Together with the higher negative ion concentrations in the cytosol, the unequal exchange of Na+ for K+ ions maintains the resting potential of the cell over the long term and ensures that nerve and muscle cells remain excitable. Next, we will take a closer look at the role of both ligand-gated and voltage-gated ion channels in neurotransmission.
B. Ion Channels in Neurotransmission
Action potentials result in an orderly, sequential opening and closing of voltage- and ligand-gated channels along the neuronal axon. In the link below, you can see the sequential cycling of voltage-gated channels that propagates a localized action potential (membrane depolarization) along an axon towards a synapse.
When a propagated depolarization reaches a synapse, gated ion channels either open or close in the neuron and the responding cell. The cooperation of voltage- and ligand-gated channels at a neuromuscular junction is illustrated below.

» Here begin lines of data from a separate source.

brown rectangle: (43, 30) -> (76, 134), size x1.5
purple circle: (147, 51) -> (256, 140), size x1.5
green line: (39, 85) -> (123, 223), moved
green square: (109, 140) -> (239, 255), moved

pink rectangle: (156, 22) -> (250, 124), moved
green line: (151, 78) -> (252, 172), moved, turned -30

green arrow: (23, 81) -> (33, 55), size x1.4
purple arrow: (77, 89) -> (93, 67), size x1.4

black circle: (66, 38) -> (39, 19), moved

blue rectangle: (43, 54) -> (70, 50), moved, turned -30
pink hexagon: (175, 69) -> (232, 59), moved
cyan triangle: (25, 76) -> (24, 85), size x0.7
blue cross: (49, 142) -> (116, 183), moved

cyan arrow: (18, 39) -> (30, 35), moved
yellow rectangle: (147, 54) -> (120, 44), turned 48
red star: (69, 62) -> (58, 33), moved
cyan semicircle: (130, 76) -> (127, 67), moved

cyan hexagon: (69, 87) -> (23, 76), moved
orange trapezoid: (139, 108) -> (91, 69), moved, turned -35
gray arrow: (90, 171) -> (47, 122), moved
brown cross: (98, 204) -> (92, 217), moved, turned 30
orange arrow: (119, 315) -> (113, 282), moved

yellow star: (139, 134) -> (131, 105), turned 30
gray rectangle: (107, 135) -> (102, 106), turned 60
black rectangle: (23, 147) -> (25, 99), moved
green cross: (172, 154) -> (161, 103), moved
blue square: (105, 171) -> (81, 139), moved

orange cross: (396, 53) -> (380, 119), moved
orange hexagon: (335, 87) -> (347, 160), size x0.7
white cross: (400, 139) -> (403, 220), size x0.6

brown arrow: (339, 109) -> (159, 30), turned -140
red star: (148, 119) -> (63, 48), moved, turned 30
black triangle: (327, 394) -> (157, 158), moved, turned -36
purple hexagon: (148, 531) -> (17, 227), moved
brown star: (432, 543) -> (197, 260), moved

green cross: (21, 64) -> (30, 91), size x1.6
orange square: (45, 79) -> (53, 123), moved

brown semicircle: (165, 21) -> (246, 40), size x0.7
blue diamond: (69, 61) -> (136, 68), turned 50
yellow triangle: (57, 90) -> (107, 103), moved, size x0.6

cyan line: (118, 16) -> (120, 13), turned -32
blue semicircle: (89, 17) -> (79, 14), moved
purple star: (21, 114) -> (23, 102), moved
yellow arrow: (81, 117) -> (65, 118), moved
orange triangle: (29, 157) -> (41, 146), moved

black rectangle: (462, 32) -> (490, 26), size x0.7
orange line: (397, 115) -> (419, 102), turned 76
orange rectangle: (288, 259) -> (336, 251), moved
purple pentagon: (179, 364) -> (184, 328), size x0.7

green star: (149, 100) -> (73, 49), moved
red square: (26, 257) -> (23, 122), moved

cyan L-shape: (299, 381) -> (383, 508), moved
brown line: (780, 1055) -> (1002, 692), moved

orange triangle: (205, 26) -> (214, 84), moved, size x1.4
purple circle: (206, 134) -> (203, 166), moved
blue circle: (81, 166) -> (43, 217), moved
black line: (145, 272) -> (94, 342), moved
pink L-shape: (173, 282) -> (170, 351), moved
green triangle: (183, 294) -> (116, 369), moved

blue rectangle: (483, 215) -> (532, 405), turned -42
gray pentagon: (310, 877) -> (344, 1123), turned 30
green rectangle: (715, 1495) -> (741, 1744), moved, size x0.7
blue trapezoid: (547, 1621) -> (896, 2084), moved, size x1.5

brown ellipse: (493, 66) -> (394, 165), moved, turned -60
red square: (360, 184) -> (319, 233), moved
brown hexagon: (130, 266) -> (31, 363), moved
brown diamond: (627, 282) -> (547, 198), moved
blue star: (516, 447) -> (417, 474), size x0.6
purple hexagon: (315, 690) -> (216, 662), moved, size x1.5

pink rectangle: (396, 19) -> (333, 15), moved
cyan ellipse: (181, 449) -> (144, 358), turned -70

As you can see from the illustration, after a neuron fires, an electrical impulse (a moving region of hyperpolarization) travels down the axon to the nerve ending. At the nerve ending, the traveling charge difference (electrical potential) across the cell membrane stimulates a Ca++ -specific voltage-gated channel to open. Ca++ ions then flow into the cell because they are at higher concentrations in the synaptic cleft than in the cytoplasm.
The Ca2+ ions in the cell cause synaptic vesicles to fuse with the membrane at the nerve ending, releasing neurotransmitters into the synaptic cleft. Then, the neurotransmitters bind to a receptor on the responding cell plasma membrane. This receptor is a ligand-gated channel (also called a chemically-gated channel). Upon binding of the neurotransmitter ligand, the channel opens. The rapid diffusion of Na+ ions into the cell creates an action potential that leads to the cellular response, in this case, muscle contraction. We have already seen that K+ channels participate in restoring membrane potential after an action potential, and the role of the sodium/potassium pump in restoring the cellular Na+/K+ balance.